これなら、今後 summary 要素が増えたとしても影響を与えることはない。

よりよい設計にするは?

.summary でクラスセレクターを使うようにした分、影響範囲は狭くなったが、保守しやすい設計にはなっていない。
たとえば、別の summary 要素を追加し、そこには異なるスタイルを適用したい場合、まずクラスの命名で困るだろう。

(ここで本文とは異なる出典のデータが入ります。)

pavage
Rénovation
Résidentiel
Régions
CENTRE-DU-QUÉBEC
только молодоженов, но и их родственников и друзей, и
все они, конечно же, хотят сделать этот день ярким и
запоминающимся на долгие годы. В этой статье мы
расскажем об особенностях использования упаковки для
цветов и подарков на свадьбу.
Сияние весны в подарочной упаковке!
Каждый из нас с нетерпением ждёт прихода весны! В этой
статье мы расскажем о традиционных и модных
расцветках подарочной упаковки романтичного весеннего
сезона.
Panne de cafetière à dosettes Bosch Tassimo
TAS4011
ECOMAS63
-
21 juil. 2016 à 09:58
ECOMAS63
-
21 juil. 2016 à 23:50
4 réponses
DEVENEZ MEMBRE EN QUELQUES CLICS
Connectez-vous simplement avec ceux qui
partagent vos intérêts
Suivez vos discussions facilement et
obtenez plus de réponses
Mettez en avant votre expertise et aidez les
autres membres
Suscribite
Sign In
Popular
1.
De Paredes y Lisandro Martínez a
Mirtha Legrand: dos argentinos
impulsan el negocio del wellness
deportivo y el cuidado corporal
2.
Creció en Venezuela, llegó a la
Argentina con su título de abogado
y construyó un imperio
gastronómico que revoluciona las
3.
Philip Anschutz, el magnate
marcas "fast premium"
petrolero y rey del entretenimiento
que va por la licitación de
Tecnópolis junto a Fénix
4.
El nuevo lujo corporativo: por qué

CSS にも様々な設計手法があるが、個人的には BEM (ベム) から初めてみるのがよさそうに思う。
利用者が多く、CSS 関連の書籍でもよく紹介されているので始めやすい。


BEM に則るとこんな感じになるだろう。

uranai.html

<details>
  <summary class="summary summary_height_low">今日の運勢</summary>
  猫みたいにまったりしてると運命のネズミが近づいてくるかも!でも、急に跳ねる準備も忘れずに!
</details>
style.css

.summary {
  ...
}
.summary_height_low {
  height: 50px;
}

BEM の場合、Modifier は単独では存在できないルールのため、Block か Element のクラスがある状態で、2つ目以降のクラスとして Modifier を定義する必要がある。
そのため、.summary という Block のクラスを設け、.summary の見た目を定義するための Modifier のクラスとして .summary_height_low クラスを定義した。

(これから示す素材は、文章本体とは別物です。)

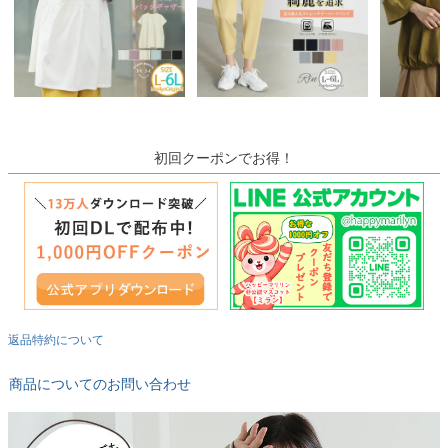
初回クーポンでお得！
返品特約について
商品についてのお問い合わせ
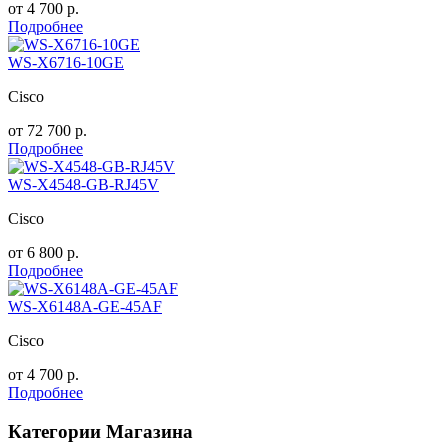
от
4 700
р.
Подробнее
WS-X6716-10GE
Cisco
от
72 700
р.
Подробнее
WS-X4548-GB-RJ45V
Cisco
от
6 800
р.
Подробнее
WS-X6148A-GE-45AF
Cisco
от
4 700
р.
Подробнее
Категории Магазина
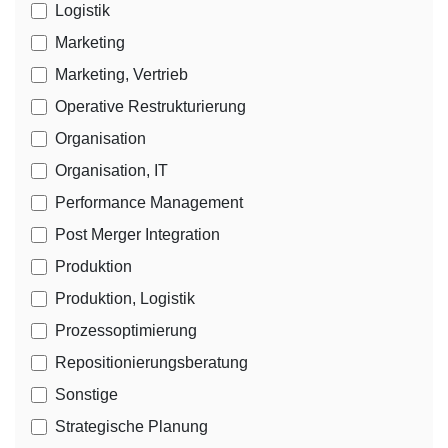
Logistik
Marketing
Marketing, Vertrieb
Operative Restrukturierung
Organisation
Organisation, IT
Performance Management
Post Merger Integration
Produktion
Produktion, Logistik
Prozessoptimierung
Repositionierungsberatung
Sonstige
Strategische Planung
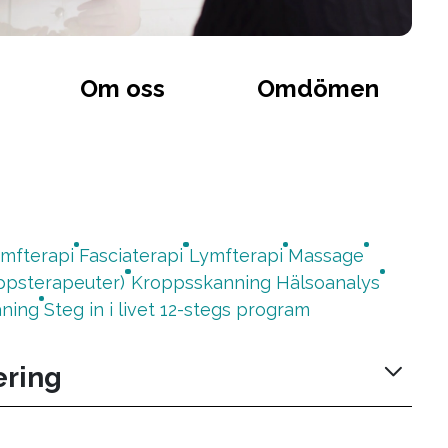
Om oss
Omdömen
ymfterapi
Fasciaterapi
Lymfterapi
Massage
ppsterapeuter)
Kroppsskanning Hälsoanalys
äning
Steg in i livet 12-stegs program
ering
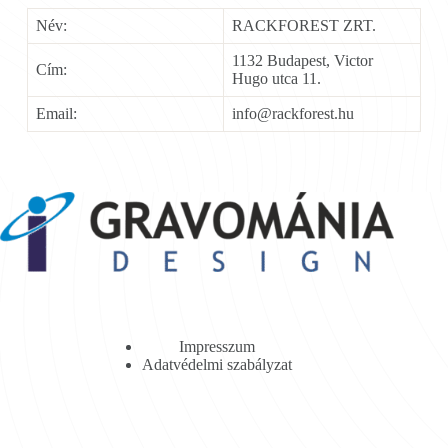
Név:
RACKFOREST ZRT.
1132 Budapest, Victor
Cím:
Hugo utca 11.
Email:
info@rackforest.hu
Impresszum
Adatvédelmi szabályzat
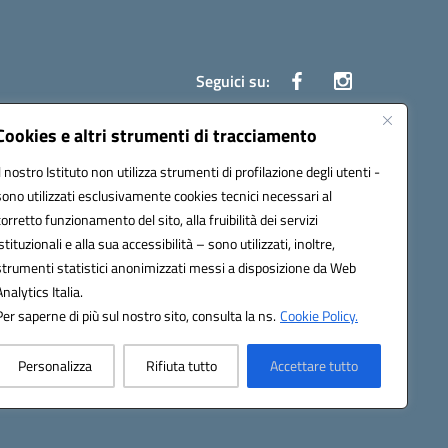
Seguici su:
Cookies e altri strumenti di tracciamento
Il nostro Istituto non utilizza strumenti di profilazione degli utenti -
ata (PEC):
czrh04000q@pec.istruzione.it
sono utilizzati esclusivamente cookies tecnici necessari al
corretto funzionamento del sito, alla fruibilità dei servizi
istituzionali e alla sua accessibilità – sono utilizzati, inoltre,
strumenti statistici anonimizzati messi a disposizione da Web
Analytics Italia.
Per saperne di più sul nostro sito, consulta la ns.
Cookie Policy.
Personalizza
Rifiuta tutto
Accettare tutto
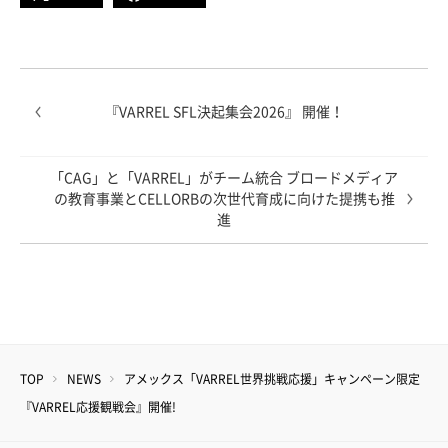
『VARREL SFL決起集会2026』 開催！
「CAG」と「VARREL」がチーム統合 ブロードメディア
の教育事業とCELLORBの次世代育成に向けた提携も推
進
TOP
NEWS
アメックス「VARREL世界挑戦応援」キャンペーン限定
『VARREL応援観戦会』開催!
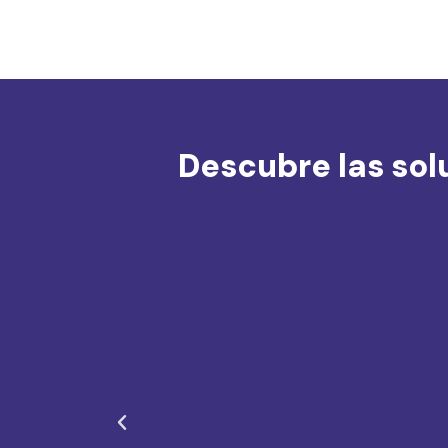
Descubre las sol
A
n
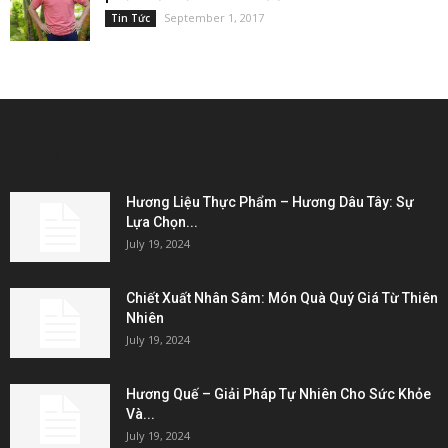
September 1, 2017
Tin Tức
EDITOR PICKS
Hương Liệu Thực Phẩm – Hương Dâu Tây: Sự
Lựa Chọn...
July 19, 2024
Chiết Xuất Nhân Sâm: Món Quà Quý Giá Từ Thiên
Nhiên
July 19, 2024
Hương Quế – Giải Pháp Tự Nhiên Cho Sức Khỏe
Và...
July 19, 2024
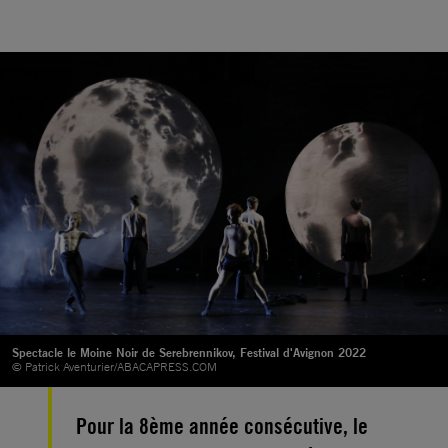
Spectacle le Moine Noir de Serebrennikov, Festival d'Avignon 2022
© Patrick Aventurier/ABACAPRESS.COM
Pour la 8ème année consécutive, le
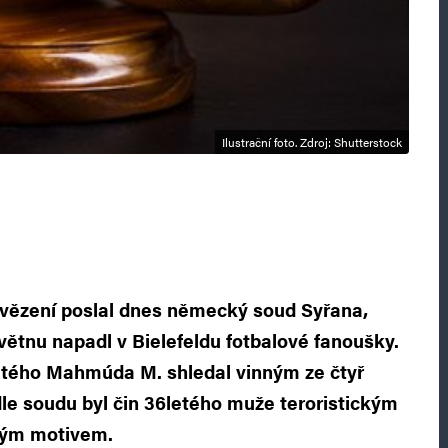
Ilustrační foto. Zdroj: Shutterstock
o vězení poslal dnes německý soud Syřana,
květnu napadl v Bielefeldu fotbalové fanoušky.
letého Mahmúda M. shledal vinným ze čtyř
le soudu byl čin 36letého muže teroristickým
kým motivem.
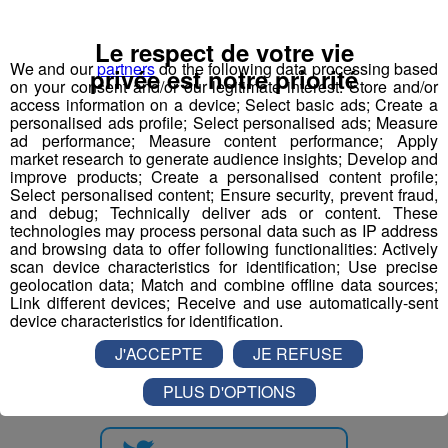
Professeur de physiques
Le respect de votre vie
Responsable accueil restauration H-F
We and our
partners
do the following data processing based
privée est notre priorité
on your consent and/or our legitimate interest: Store and/or
access information on a device; Select basic ads; Create a
Serveur - Serveuse de restaurant
personalised ads profile; Select personalised ads; Measure
ad performance; Measure content performance; Apply
market research to generate audience insights; Develop and
Serveur - serveuse
improve products; Create a personalised content profile;
Select personalised content; Ensure security, prevent fraud,
Technicien(ne) contrôle et qualité
and debug; Technically deliver ads or content. These
technologies may process personal data such as IP address
mécanique travail métaux
and browsing data to offer following functionalities: Actively
scan device characteristics for identification; Use precise
geolocation data; Match and combine offline data sources;
Link different devices; Receive and use automatically-sent
device characteristics for identification.
J'ACCEPTE
JE REFUSE
Partager sur Facebook
PLUS D'OPTIONS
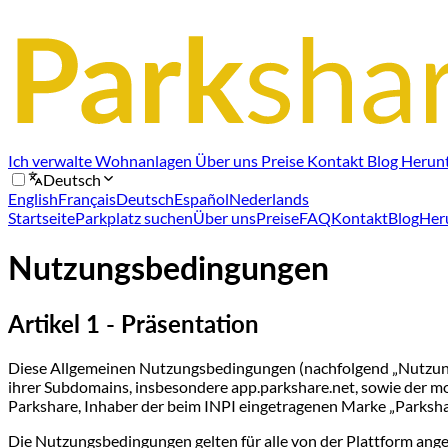
Ich verwalte Wohnanlagen
Über uns
Preise
Kontakt
Blog
Herun
Deutsch
English
Français
Deutsch
Español
Nederlands
Startseite
Parkplatz suchen
Über uns
Preise
FAQ
Kontakt
Blog
Her
Nutzungsbedingungen
Artikel 1 - Präsentation
Diese Allgemeinen Nutzungsbedingungen (nachfolgend „Nutzungs
ihrer Subdomains, insbesondere app.parkshare.net, sowie der mo
Parkshare, Inhaber der beim INPI eingetragenen Marke „Parksha
Die Nutzungsbedingungen gelten für alle von der Plattform ange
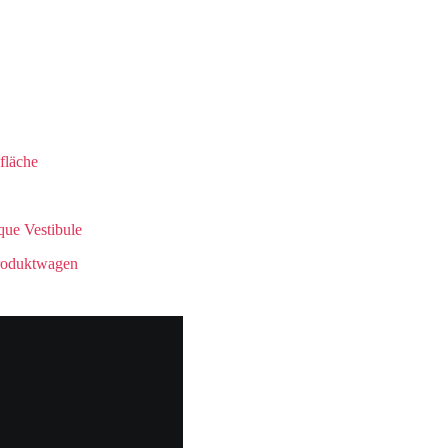
fläche
que Vestibule
Produktwagen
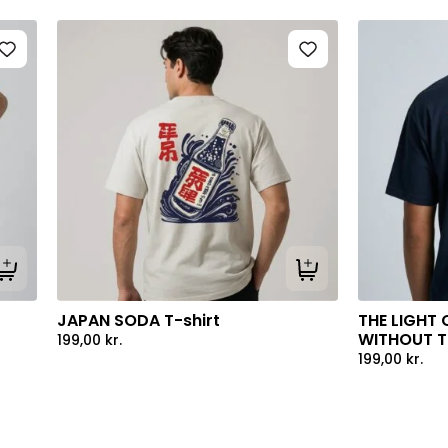
Tilføj til kurv
Tilføj til kurv
JAPAN SODA T-shirt
THE LIGHT 
WITHOUT TH
199,00
kr.
199,00
kr.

が、今回のように「高さを50pxにしたいだけ」の場合、.summary の中身をどうすればよいのかはちょっとわかっていない (そもそもこのような状況はレアケースかもしれない)。

実際のプロジェクトで、「HTML 側ではクラス (Block 相当のクラス) を指定するが、CSS には当該クラスは定義されていない」 というのを見たことがあるので、上記の場合もこのパターンに当てはまるかもしれない。

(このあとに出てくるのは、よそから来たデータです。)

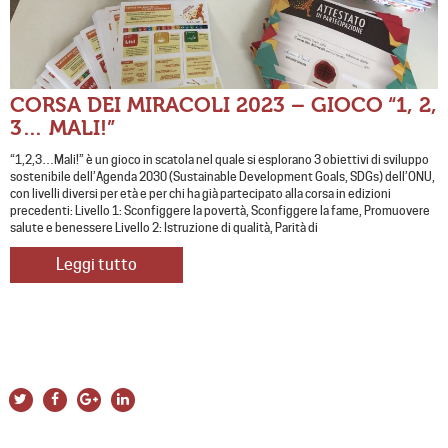
CORSA DEI MIRACOLI 2023 – GIOCO “1, 2,
3… MALI!”
“1,2,3…Mali!” è un gioco in scatola nel quale si esplorano 3 obiettivi di sviluppo
sostenibile dell’Agenda 2030 (Sustainable Development Goals, SDGs) dell’ONU,
con livelli diversi per età e per chi ha già partecipato alla corsa in edizioni
precedenti: Livello 1: Sconfiggere la povertà, Sconfiggere la fame, Promuovere
salute e benessere Livello 2: Istruzione di qualità, Parità di
Leggi tutto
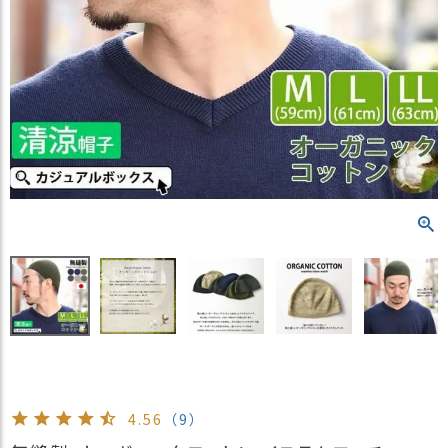
）
商
品
カ
テ
ゴ
リ
閲
覧
履
歴
買
い
物
か
ご
4.56
（9）
新
作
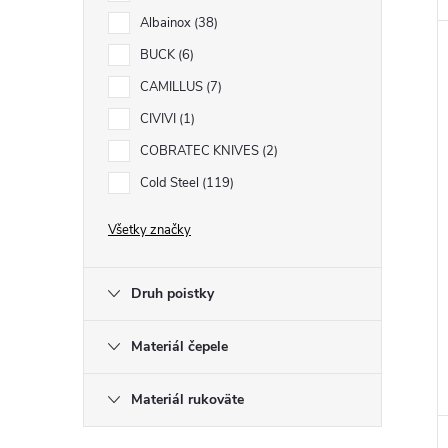
Albainox
38
BUCK
6
CAMILLUS
7
CIVIVI
1
COBRATEC KNIVES
2
Cold Steel
119
Všetky značky
Druh poistky
Materiál čepele
Materiál rukoväte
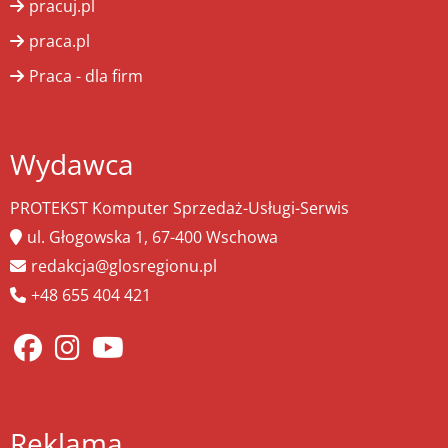
pracuj.pl
praca.pl
Praca - dla firm
Wydawca
PROTEKST Komputer Sprzedaż-Usługi-Serwis
ul. Głogowska 1, 67-400 Wschowa
redakcja@glosregionu.pl
+48 655 404 421
Reklama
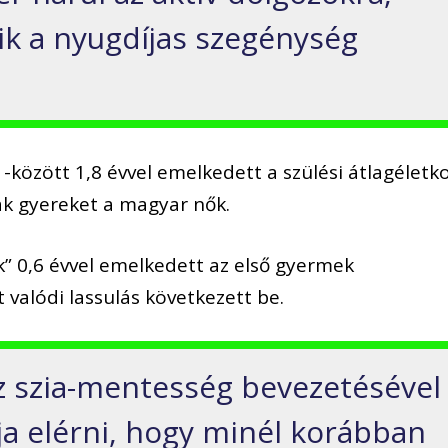
ik a nyugd
í
jas szeg
é
nys
é
g
1-k
ö
z
ö
tt 1,8
é
vvel emelkedett a sz
ü
l
é
si
á
tlag
é
letk
tak gyereket a magyar n
ő
k.
k
”
0,6
é
vvel emelkedett az els
ő
gyermek
t val
ó
di lassulás k
ö
vetkezett be.
az szia-mentess
é
g bevezet
é
s
é
vel
ja el
é
rni, hogy min
é
l kor
á
bban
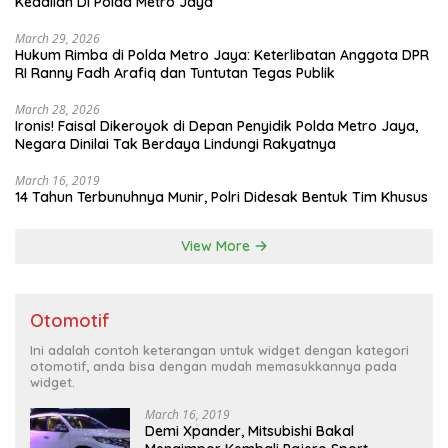
Keadilan Di Polda Metro Jaya
March 29, 2026
Hukum Rimba di Polda Metro Jaya: Keterlibatan Anggota DPR
RI Ranny Fadh Arafiq dan Tuntutan Tegas Publik
March 28, 2026
Ironis! Faisal Dikeroyok di Depan Penyidik Polda Metro Jaya,
Negara Dinilai Tak Berdaya Lindungi Rakyatnya
March 16, 2019
14 Tahun Terbunuhnya Munir, Polri Didesak Bentuk Tim Khusus
View More
Otomotif
Ini adalah contoh keterangan untuk widget dengan kategori
otomotif, anda bisa dengan mudah memasukkannya pada
widget.
March 16, 2019
Demi Xpander, Mitsubishi Bakal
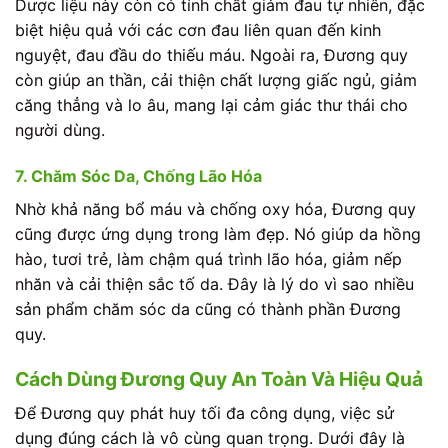
Dược liệu này còn có tính chất giảm đau tự nhiên, đặc
biệt hiệu quả với các cơn đau liên quan đến kinh
nguyệt, đau đầu do thiếu máu. Ngoài ra, Đương quy
còn giúp an thần, cải thiện chất lượng giấc ngủ, giảm
căng thẳng và lo âu, mang lại cảm giác thư thái cho
người dùng.
7. Chăm Sóc Da, Chống Lão Hóa
Nhờ khả năng bổ máu và chống oxy hóa, Đương quy
cũng được ứng dụng trong làm đẹp. Nó giúp da hồng
hào, tươi trẻ, làm chậm quá trình lão hóa, giảm nếp
nhăn và cải thiện sắc tố da. Đây là lý do vì sao nhiều
sản phẩm chăm sóc da cũng có thành phần Đương
quy.
Cách Dùng Đương Quy An Toàn Và Hiệu Quả
Để Đương quy phát huy tối đa công dụng, việc sử
dụng đúng cách là vô cùng quan trọng. Dưới đây là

ちなみに、以前まで Modifier は -- (ダブルダッシュ) を使うルールだったと思うが、今は _ が基本になった? ように見える。
(ダブルダッシュでの記法が Alternative naming schemes として記載されている

BEM MEthodology > Alternative naming schemes > Two Dashes style


BEM を使うと、以下のように別の summary 要素に異なるスタイルを適用したい場合にも対応しやすいだろう。

uranai.html

<details>
  <summary class="summary summary_height_low">今日の運勢</summary>
  猫みたいにまったりしてると運命のネズミが近づいてくるかも!でも、急に跳ねる準備も忘れずに!
</details>

<details>
  <!-- 明日の運勢にはライトピンクの背景色を付けたい -->
  <summary class="summary summary_height_low summary_bg-color_lightpink">明日の運勢</summary>
  猫のように気まぐれに動いてみて!予期しない場所で「お宝」を見つけるかも。
</details>
style.css

.summary_height_low {
  height: 50px;
}
.summary_bg-color_lightpink {
  background-color: lightpink;
}

ただ、クラス名は長くなるので、そこに関しては可読性が落ちる。
この問題を解決するために No Namespace style がある認識だが、このスタイルを使うと、Modifier がどの Block / Element に属しているのかがわからなくなるので、それはそれで可読性が落ちる。
こうやって CSS 沼にハマっていくのだろう。

名前が長くなる問題はあるとしても、命名ルールがあり詳細度を均一に保てるので、よりよい設計にはなると思う。

おわり

バックエンドだけやっていてもダメなんだ (語彙
そうに思うようになって、CSS を学ぶとやってくるのが CSS 沼。

Web システム屋さんは、覚えなければいけないことがたくさんあるのだ。